Memang jika membangun sendiri, biayanya lebih murah. Namun waktu pengerjaannyalama, karena butuh waktu 4 bulan konstruksi. Sedangkan akuisisi menara, cepat hasilnya, tapi harganya sedikit premium.

Misalnya saat kami mengakuisisi 2.500 menara milik Indosat pada 2012. Lokasi menaranya sangat bagus di lokasi prime. Dan sekarang membangun menara di lokasi prime seperti di Menteng dan Kemayoran sudah sulit.

Apakah tertarik  mengakuisisi menara PT XL Axiata Tbk (EXCL) yang akan melepas sekitar 10.000 menara?

Kami tentu saja tertarik. Hanya saja belum ada penawaran dari XL, termasuk harga jualnya. Sebenarnya banyak pertimbangan, ketika ingin mengakuisisi menara. Pada 2009, kami adalah kandidat paling bagus. Tapi waktu itu valuasi tidak maksimal, karena ada krisis moneter kecil, sehingga beberapa komponen naik juga, seperti suku bunga.

Di industri telekomunikasi, ada dua pilihan menjual menara sekaligus atau terpisah. Jual terpisah itu risikonya lebih kecil. Sebab jual menara itu karakternya bukan jual beli putus. Siapa pun yang beli, aset ini masih ada 20-30 tahun ke depan. Makanya, akuisisi itu tidak gampang. Operator pasti melakukan due dilligence kami, karena ketika mereka jual menaranya, pasti akan disewa lagi.


Bagaimana proyeksi industri menara Indonesia di masa depan?
Industri telekomunikasi saat ini masih bertumbuh agresif, sejalan dengan peningkatan layanan seluler data. Sebab industri telekomunikasi untuk sampai pada kualitas memadai, mereka masih membutuhkan puluhan ribu menara baru. Perkiraan kami, ada 50 ribu menara dalam lima tahun ke depan. Apalagi sekarang operator sedang mendorong layanan data, karena ada proses migrasi pelanggan dari teknologi 2G ke 3G. Jadi kebutuhan menara masih tinggi di masa depan.

Memang coverage jaringan tidak hanya dapat dijangkau dengan pemasangan BTS di menara. Bisa juga melalui satelit. Namun perlu diketahui bahwa lapisan atmosfer kita terlalu bagus, sehingga sinyal sulit terjangkau. Sebelum kami masuk ke bisnis menara ini, kami pelajari business risk-nya. Amerika Serikat dan Eropa saja masih membangun menara untuk mengirim sinyal.

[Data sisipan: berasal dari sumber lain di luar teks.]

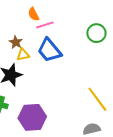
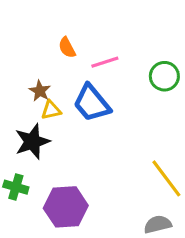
pink line: (45, 25) -> (105, 62), moved

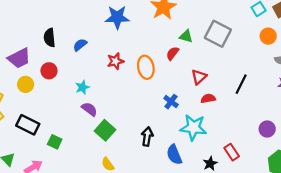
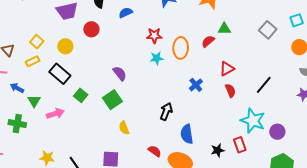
gray square: (218, 34) -> (268, 30), moved, size x0.7
green triangle: (186, 36) -> (224, 29), turned -32
yellow circle: (26, 84) -> (65, 46), moved
cyan star: (82, 87) -> (157, 58), moved
red semicircle: (208, 99) -> (230, 91), turned 64
cyan star: (193, 127) -> (253, 121), moved
green square: (105, 130) -> (112, 100), moved

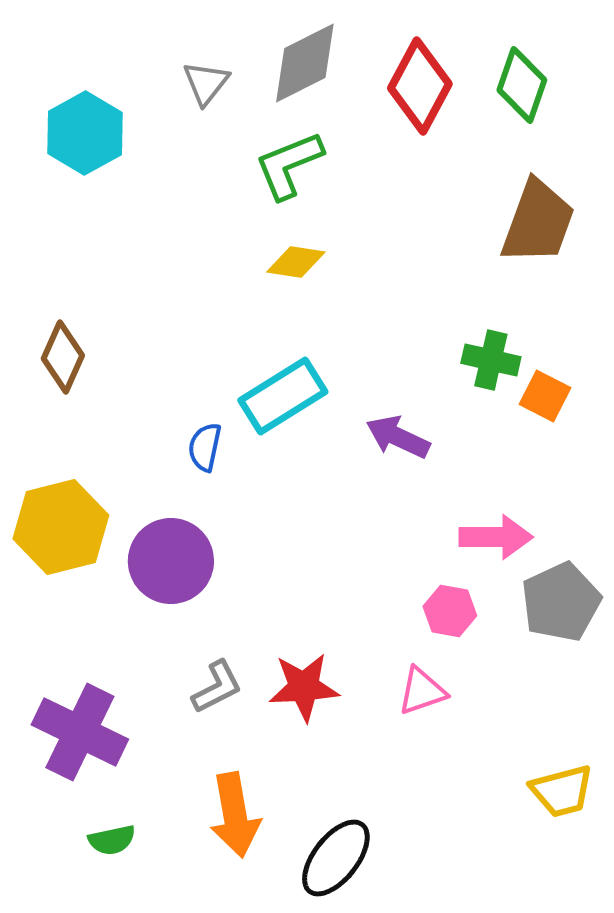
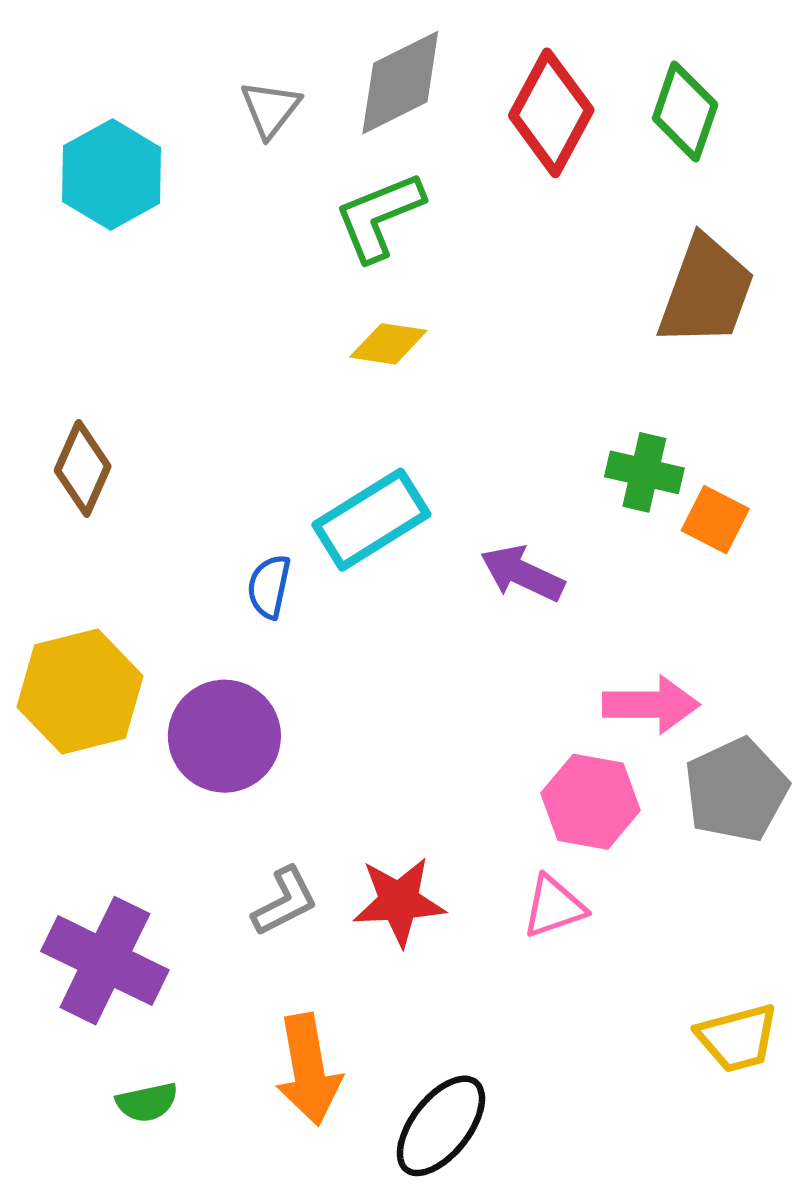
pink hexagon: (450, 611) -> (591, 802), size x1.4

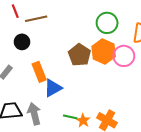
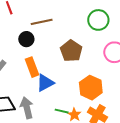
brown line: (36, 19) -> (42, 22), moved
black circle: (22, 42) -> (26, 39), moved
orange hexagon: (104, 52) -> (91, 88), moved

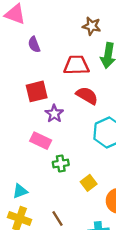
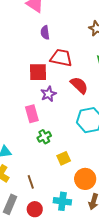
red trapezoid: (76, 65) -> (61, 58), moved
pink rectangle: (41, 141) -> (32, 114), turned 36
green cross: (61, 164) -> (44, 137), turned -32

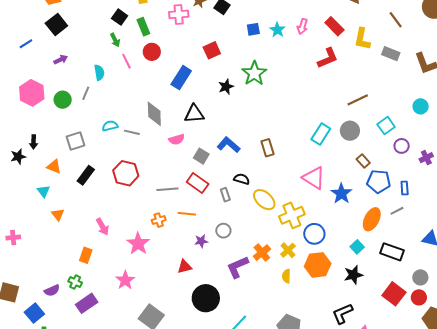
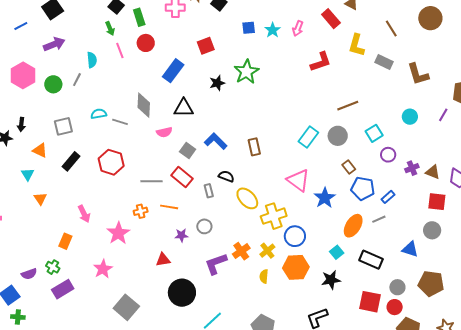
red rectangle: (334, 26) -> (331, 19), moved
purple arrow: (61, 60) -> (54, 44), size x1.5
blue rectangle: (405, 188) -> (388, 197), turned 48
red square: (394, 294) -> (370, 302), turned -30

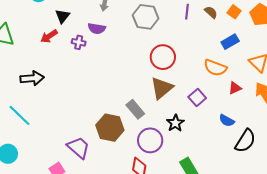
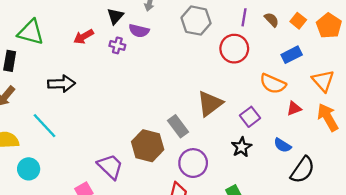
black triangle: (62, 16) -> (115, 16), moved
red circle: (163, 57) -> (234, 49), moved
black star: (175, 123) -> (242, 147), moved

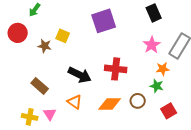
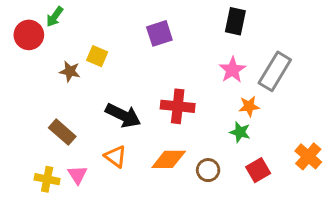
black rectangle: (154, 13) -> (235, 21), turned 36
purple square: (104, 21) -> (159, 33), size x0.7
red circle: (18, 33) -> (29, 35), moved
brown circle: (138, 101) -> (208, 170), moved

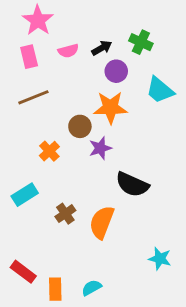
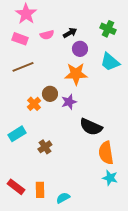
green cross: (141, 42) -> (108, 29), moved
pink rectangle: (29, 57) -> (20, 39), turned -56
brown circle: (80, 126) -> (50, 94), moved
orange semicircle: (102, 222) -> (106, 153), moved, turned -30
orange rectangle: (55, 289) -> (40, 190), moved

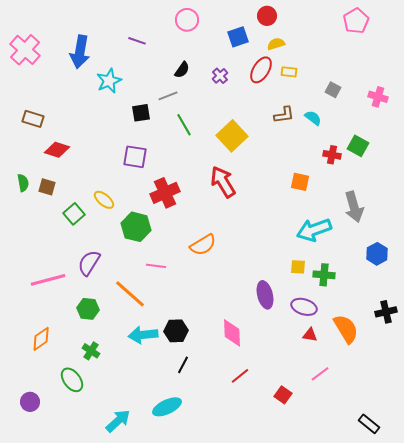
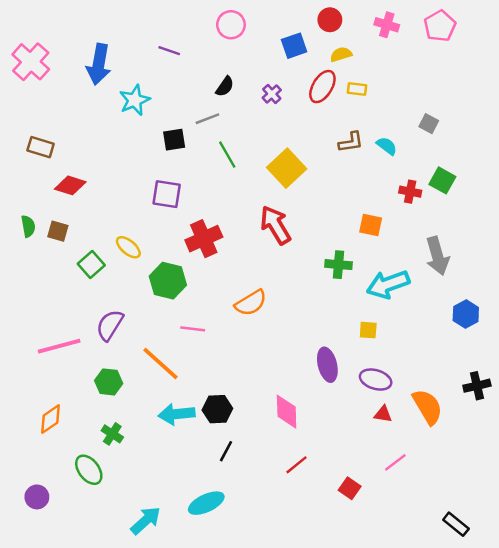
gray square: (333, 90) -> (429, 124), moved
pink cross: (378, 97) -> (387, 25), moved
green cross: (324, 275) -> (339, 265), moved

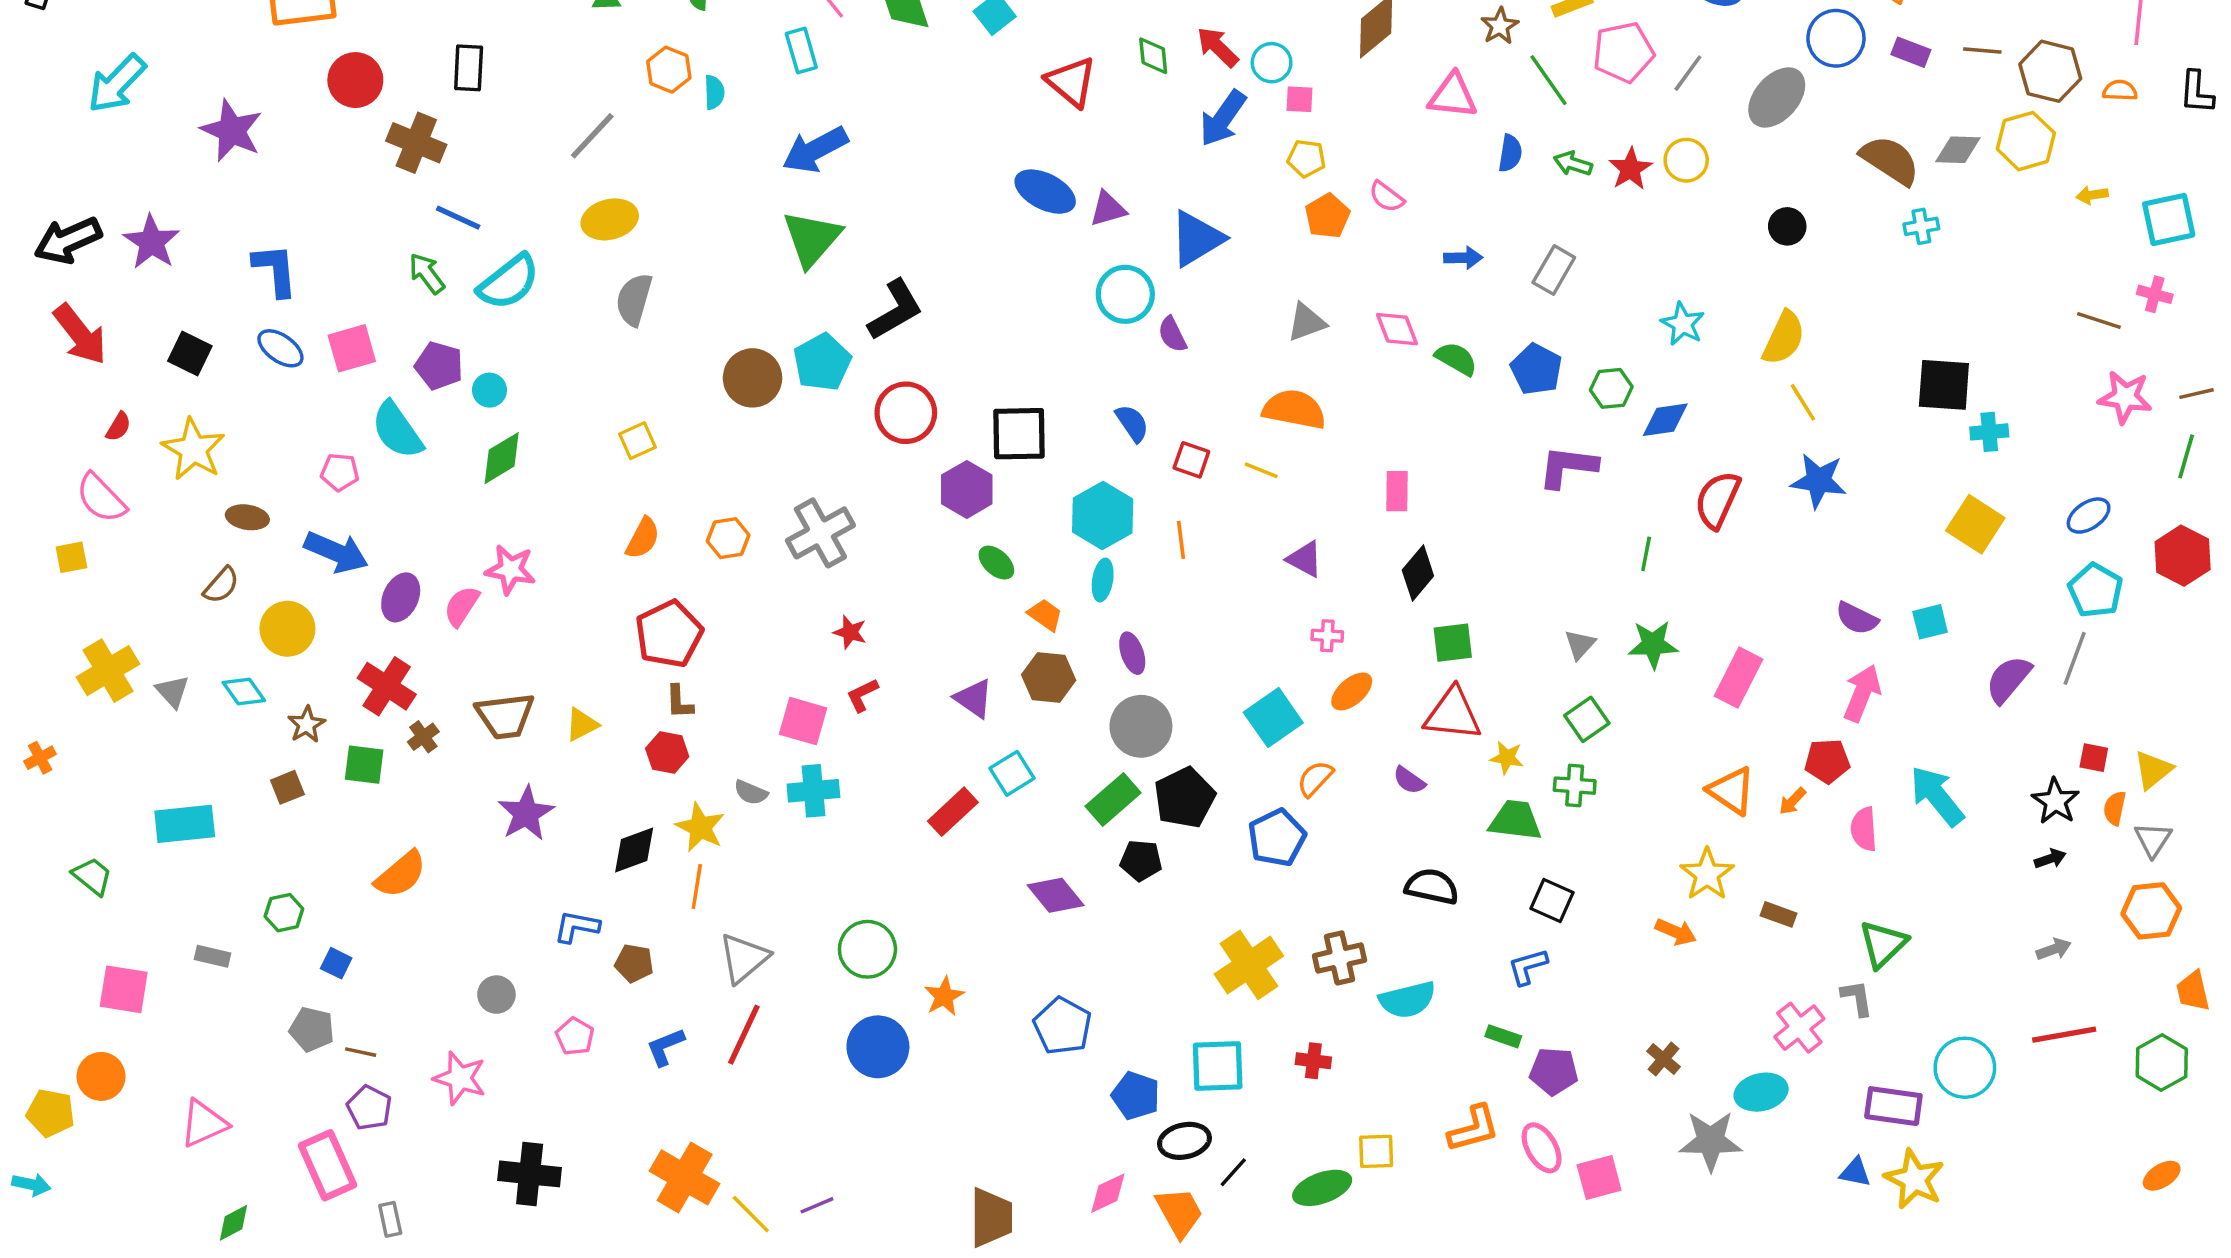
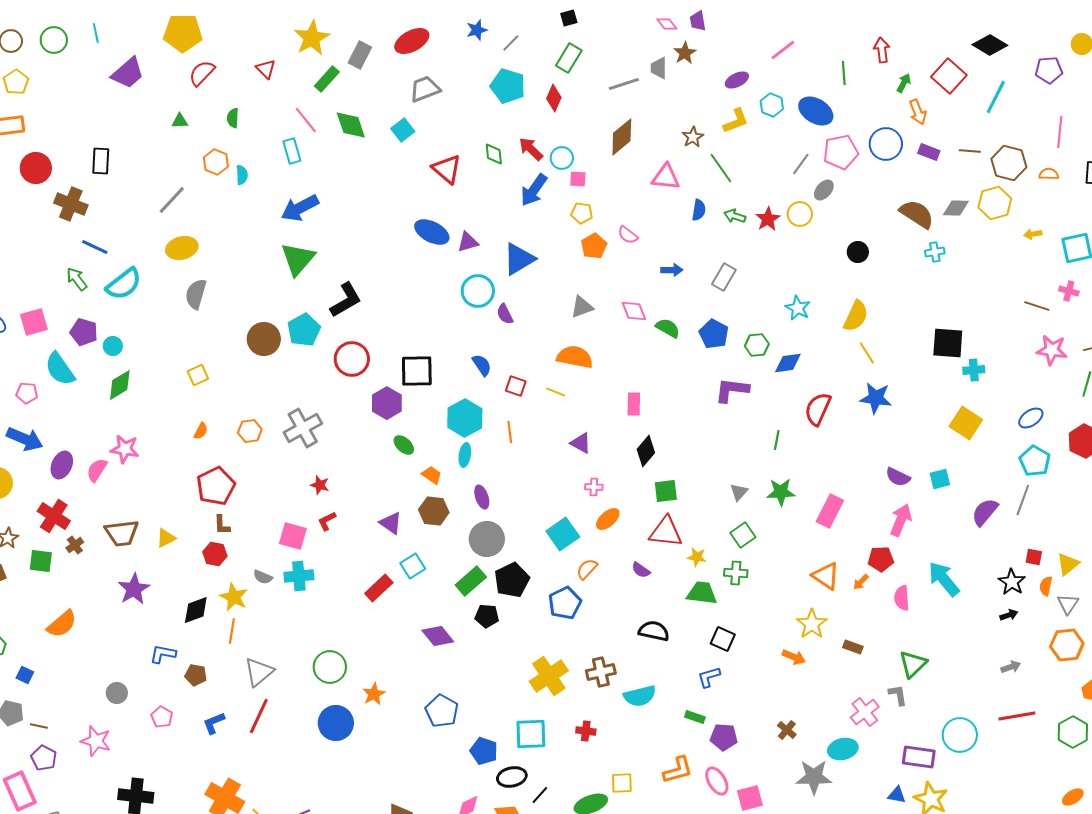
pink pentagon: (1623, 52) -> (841, 152), moved
gray ellipse: (1777, 97) -> (824, 190), moved, size x0.6
orange semicircle: (643, 538) -> (201, 431), size x0.7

Industri ini bersifat capital intensive, berapa utang yang dihedge?

Kami lakukan hedging 100%. Begini, kami ada revenue dolar dan rupiah. Kalau kami punya funding dolar  untuk mendapat untuk revenue rupiah, kami hedging semua. Namun kami juga punya revenue dolar, seperti saat kami dapat dari Indosat, sehingga otomatis sudah natural hedge.

Pada 2010, kami sempat memiliki utang ratusan juta dolar yang dihedge pada kurs Rp 8.600. Saat ini kalau hedging kami di cash in, kami bisa mendapat Rp 900 miliar, Tapi kami tidak mau seperti itu, kami tidak mau spekulatif. Kami ingin pembayaran bunga pokok pinjaman kami di-hedge.

Ada rencana serius untuk pengembangan jaringan kabel fiber optic?

Kami belum ada rencana sewa fiber optic ke ritel atau business, ini cuma ada additional value saja buat operator. Jadi antarmenara, jika disambungkan dengan fiber optic, pasti kualitasnya jauh lebih baik.